I can see startups in this space becoming attractive acquisitions for adventurous OS/browser owners looking to differentiate their product through some innovative, but risky, changes in form factor — Android and Microsoft come to mind.
I concede that this reality is likely to be delayed due to economic factors, rather than technological limitations. There is an incredible amount of economic pressure to maintain the status quo. Operating systems, especially mobile ones are economically linked to the revenue of their application ecosystem. So my hope is that we’ll see this paradigm shift first on desktop/browser and then, once the behavior is commonplace enough that consumers require it, mobile operating systems will follow suit.
One of the dangers to the end user are software action models economically incentivized towards certain behaviors. To use my previous example, what if your model had a lead generation deal with Uber on the backend, and was more likely to choose Uber than Lyft in “close” scenarios? Especially if these abilities are integrated at the operating system layer, and therefore not made available as a “pay for your own” extra, it will be important for companies to be transparent about how those models behave.The alternative is that we’re all walking around with a personal assistant that makes decisions not entirely on our behalf.
The losers in this equation are application-layer services that:
a) Eschew API access
b) Sell a commodity (ex. Uber and Lyft), or have the same inventory as other apps (ex. food delivery)
b) Rely on ad revenue, but users want to minimize time spent in the app (ex. Fandango)
These services will inevitably fight against AI usage of its products. A good analogy here is the evolution of screen scraping companies, like Mint or the early days of Plaid. Banks initially fought “spoofed” logins, but eventually acquiesced and began working to enable this behavior in safe (and in some cases mutually economically beneficial) way. That was data; this is action.

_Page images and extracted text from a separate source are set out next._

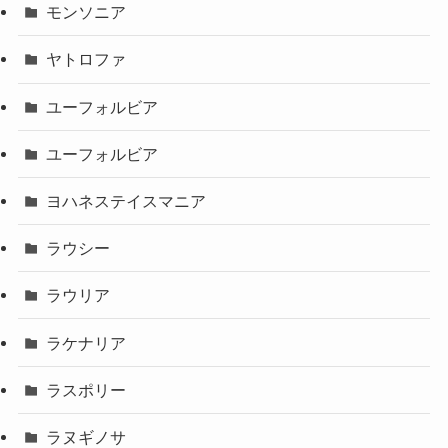
モンソニア
ヤトロファ
ユーフォルビア
ユーフォルビア
ヨハネステイスマニア
ラウシー
ラウリア
ラケナリア
ラスポリー
ラヌギノサ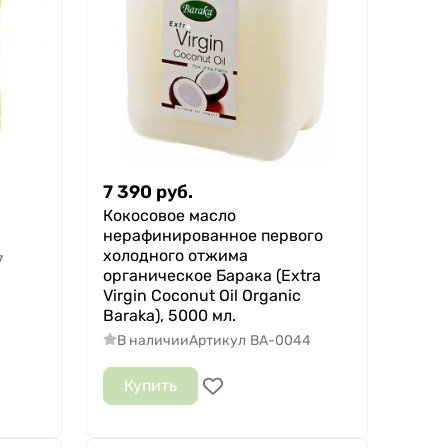
7 390
руб.
Кокосовое масло
нерафинированное первого
холодного отжима
7
органическое Барака (Extra
Virgin Coconut Oil Organic
Baraka), 5000 мл.
В наличии
Артикул
BA-0044
Купить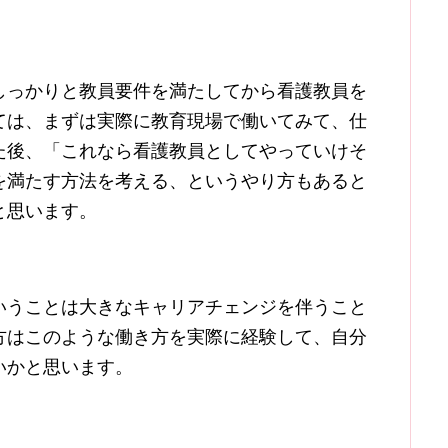
しっかりと教員要件を満たしてから看護教員を
ては、まずは実際に教育現場で働いてみて、仕
た後、「これなら看護教員としてやっていけそ
を満たす方法を考える、というやり方もあると
と思います。
いうことは大きなキャリアチェンジを伴うこと
方はこのような働き方を実際に経験して、自分
いかと思います。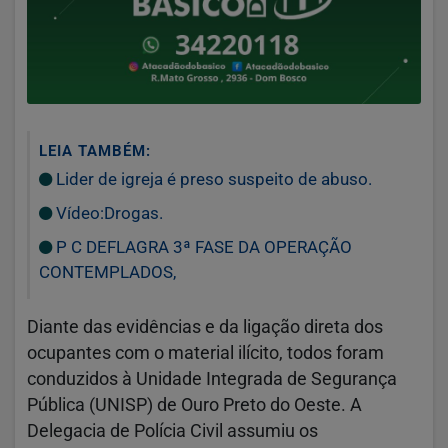
LEIA TAMBÉM:
Lider de igreja é preso suspeito de abuso.
Vídeo:Drogas.
P C DEFLAGRA 3ª FASE DA OPERAÇÃO
CONTEMPLADOS,
Diante das evidências e da ligação direta dos
ocupantes com o material ilícito, todos foram
conduzidos à Unidade Integrada de Segurança
Pública (UNISP) de Ouro Preto do Oeste. A
Delegacia de Polícia Civil assumiu os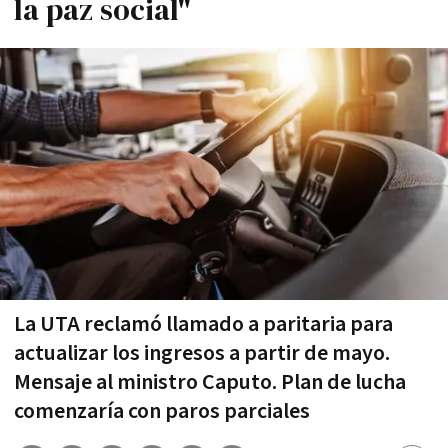
la paz social"
La UTA reclamó llamado a paritaria para
actualizar los ingresos a partir de mayo.
Mensaje al ministro Caputo. Plan de lucha
comenzaría con paros parciales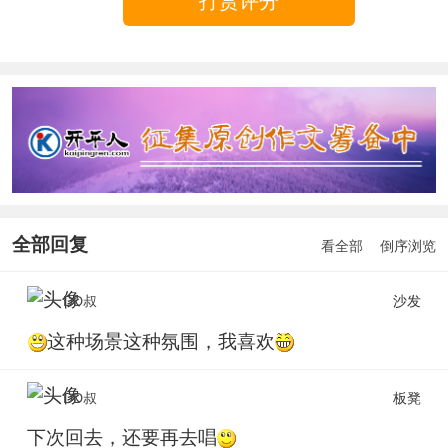
打赏评分
全部回复
看全部
倒序浏览
DD叔
沙发
这种场景这种氛围，我喜欢
DD叔
板凳
下次回去，还要再去唱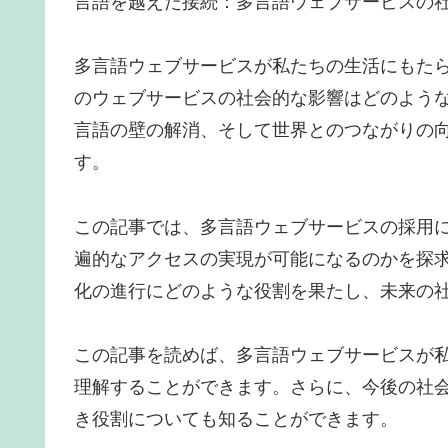
言語を越えた接続：多言語ウェブサービスの
多言語ウェブサービスが私たちの生活にもた
のウェブサービスの社会的な影響はどのよう
言語の壁の解消、そして世界とのつながりの
す。
この記事では、多言語ウェブサービスの採用
遍的なアクセスの実現が可能になるのかを探
化の進行にどのような役割を果たし、未来の
この記事を読めば、多言語ウェブサービスが
理解することができます。さらに、今後の社
き役割についても知ることができます。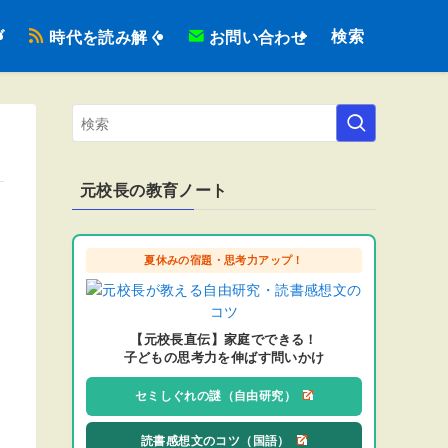
検索
ブ
時代を読み解く
お問い合わせ
元校長の教育ノート
夏休みの宿題・思考力アップ！
【元校長直伝】家庭でできる！
子どもの思考力を伸ばす問いかけ
セミしぐれの謎（自由研究）
読書感想文のコツ（国語）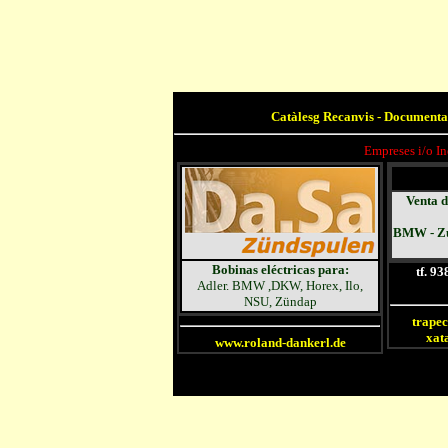
Catàlesg Recanvis - Documenta
Empreses i/o I
Venta d
BMW
-
Z
Bobinas eléctricas para:
tf. 9
Adler. BMW ,DKW, Horex, Ilo,
NSU, Zündap
trape
xat
www.roland-dankerl.de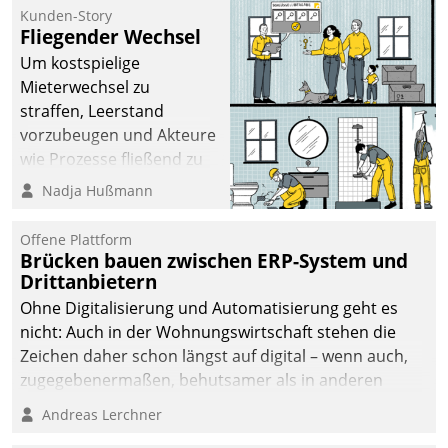
kommunale Wohnungsbauunternehmen daher
Kunden-Story
gemeinsam mit der Berliner Datatrain GmbH den
Fliegender Wechsel
Teilprozess der Objektsanierung digitalisiert.
Um kostspielige
Mieterwechsel zu
straffen, Leerstand
vorzubeugen und Akteure
wie Prozesse fließend zu
vernetzen, nutzt die
Nadja Hußmann
Berliner Gewobag seit
Jahresbeginn eine
Offene Plattform
Überblick, Einsicht und
Brücken bauen zwischen ERP-System und
Drittanbietern
Eingriff bietende Lösung.
Zur Entwicklung setzte
Ohne Digitalisierung und Automatisierung geht es
man auf
nicht: Auch in der Wohnungswirtschaft stehen die
Cloudtechnologie,
Zeichen daher schon längst auf digital – wenn auch,
bewährte und Startup-
zugegebenermaßen, behutsamer als in anderen
Partner sowie erstmals
Branchen.
Andreas Lerchner
agile Projektmethoden.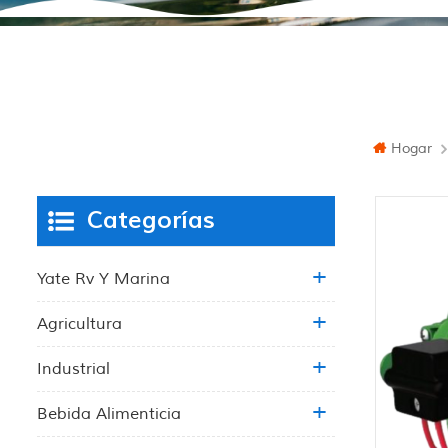
Hogar
Categorías
Yate Rv Y Marina
Agricultura
Industrial
Bebida Alimenticia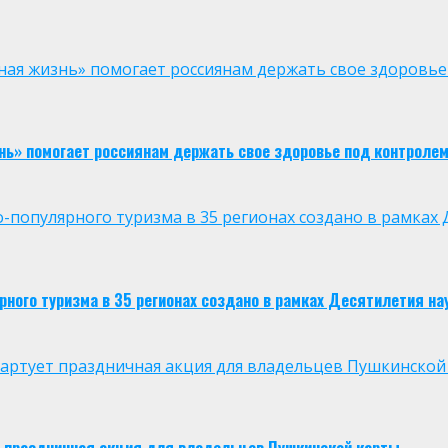
ая жизнь» помогает россиянам держать свое здоровье
нь» помогает россиянам держать свое здоровье под контроле
опулярного туризма в 35 регионах создано в рамках Д
ого туризма в 35 регионах создано в рамках Десятилетия нау
 стартует праздничная акция для владельцев Пушкинской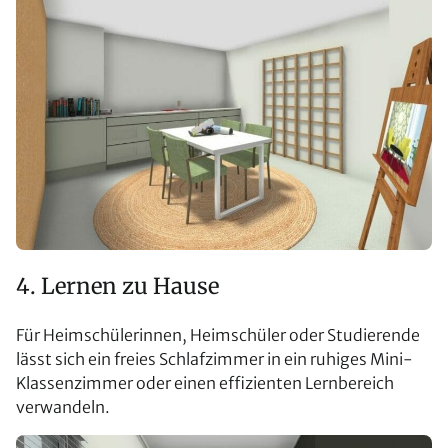
4. Lernen zu Hause
Für Heimschülerinnen, Heimschüler oder Studierende
lässt sich ein freies Schlafzimmer in ein ruhiges Mini-
Klassenzimmer oder einen effizienten Lernbereich
verwandeln.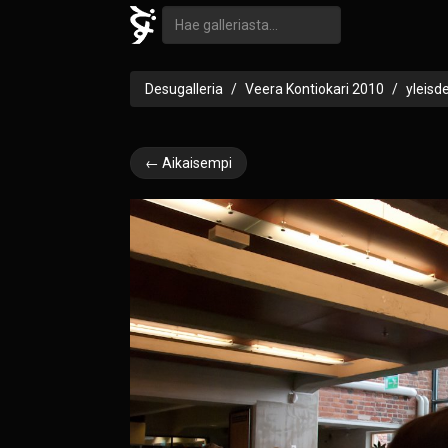
Desugalleria
Veera Kontiokari 2010
yleisd
← Aikaisempi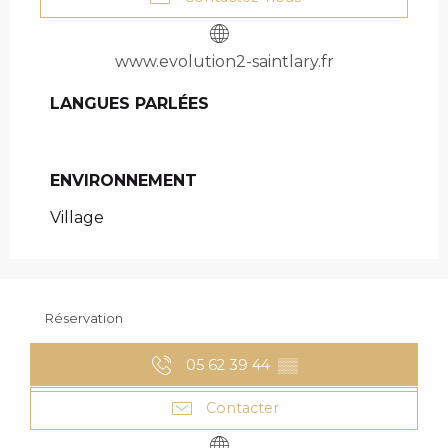
www.evolution2-saintlary.fr
LANGUES PARLÉES
LANGUES PARLÉES
ENVIRONNEMENT
ENVIRONNEMENT
Village
Réservation
05 62 39 44
▒▒
Contacter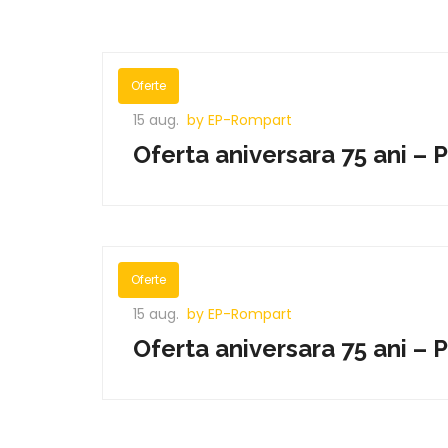
Oferte
15 aug.
by EP-Rompart
Oferta aniversara 75 ani – 
Oferte
15 aug.
by EP-Rompart
Oferta aniversara 75 ani – 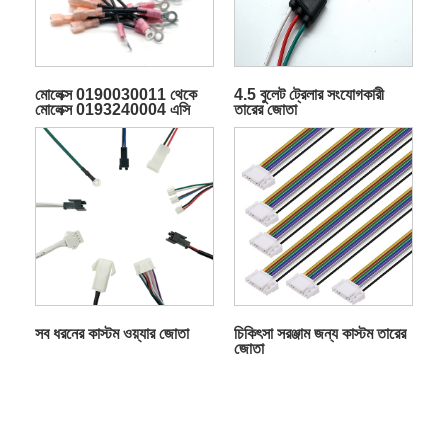
মোলেক্স 0190030011 থেকে
4.5 বুলেট ট্রেলার সংযোগকারী
মোলেক্স 0193240004 এসি
তারের জোতা
পাওয়ার কেবল
সব ধরনের কাস্টম ওয়্যার জোতা
চিকিৎসা সরঞ্জাম জন্য কাস্টম তারের
জোতা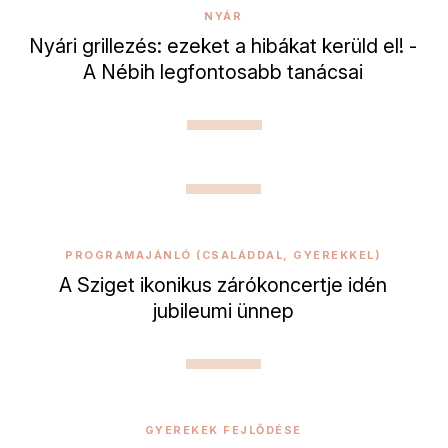
NYÁR
Nyári grillezés: ezeket a hibákat kerüld el! -
A Nébih legfontosabb tanácsai
PROGRAMAJÁNLÓ (CSALÁDDAL, GYEREKKEL)
A Sziget ikonikus zárókoncertje idén
jubileumi ünnep
GYEREKEK FEJLŐDÉSE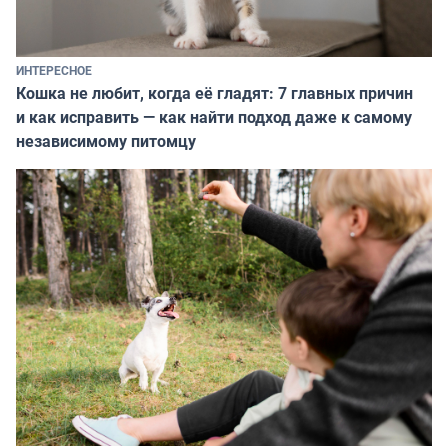
ИНТЕРЕСНОЕ
Кошка не любит, когда её гладят: 7 главных причин
и как исправить — как найти подход даже к самому
независимому питомцу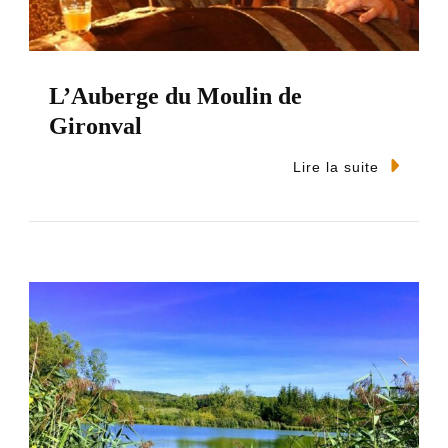
L’Auberge du Moulin de
Gironval
Lire la suite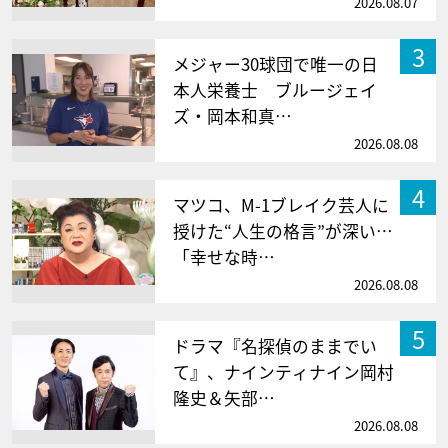
2026.08.07
3
メジャー30球団で唯一の日
本人栄養士 ブルージェイ
ズ・岡本和真…
2026.08.08
4
マツコ、M-1ブレイク芸人に
授けた“人生の格言”が深い…
「幸せな時…
2026.08.08
5
ドラマ『名探偵のままでい
て』、ナインティナイン岡村
隆史＆矢部…
2026.08.08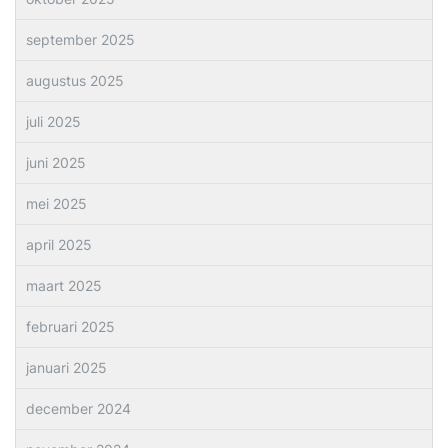
september 2025
augustus 2025
juli 2025
juni 2025
mei 2025
april 2025
maart 2025
februari 2025
januari 2025
december 2024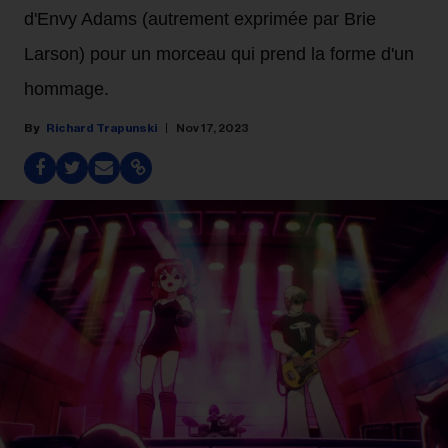
d'Envy Adams (autrement exprimée par Brie
Larson) pour un morceau qui prend la forme d'un
hommage.
Richard Trapunski
Nov 17, 2023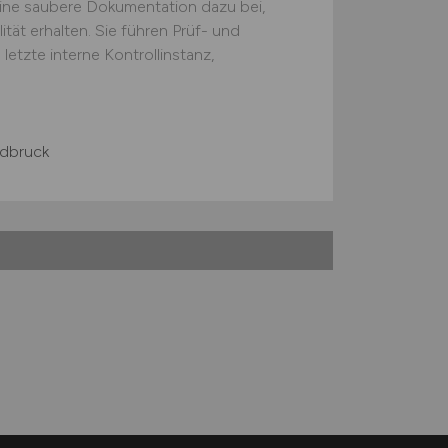
eine saubere Dokumentation dazu bei,
ät erhalten. Sie führen Prüf- und
etzte interne Kontrollinstanz,
ldbruck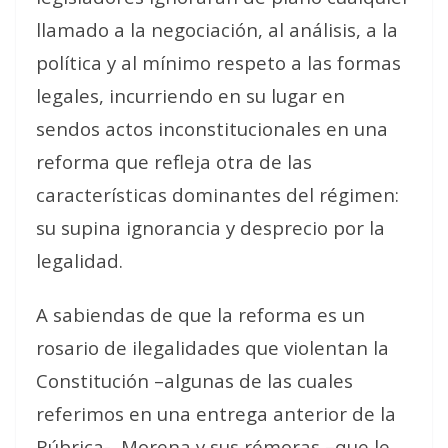
llamado a la negociación, al análisis, a la
política y al mínimo respeto a las formas
legales, incurriendo en su lugar en
sendos actos inconstitucionales en una
reforma que refleja otra de las
características dominantes del régimen:
su supina ignorancia y desprecio por la
legalidad.
A sabiendas de que la reforma es un
rosario de ilegalidades que violentan la
Constitución –algunas de las cuales
referimos en una entrega anterior de la
Rúbrica-, Morena y sus rémoras –que le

It would be interesting to pass regulation that upholds a user’s right to access services by proxy (i.e. software action model). We could make it legally indistinguishable between a human using an application and a software action model using that same service on a human’s behalf. That would help short circuit some of the inevitable resistance. And, fascinatingly, move us further towards a world that recognizes an individual’s ability to delegate technological agents to autonomously operate in the digital world on our behalf.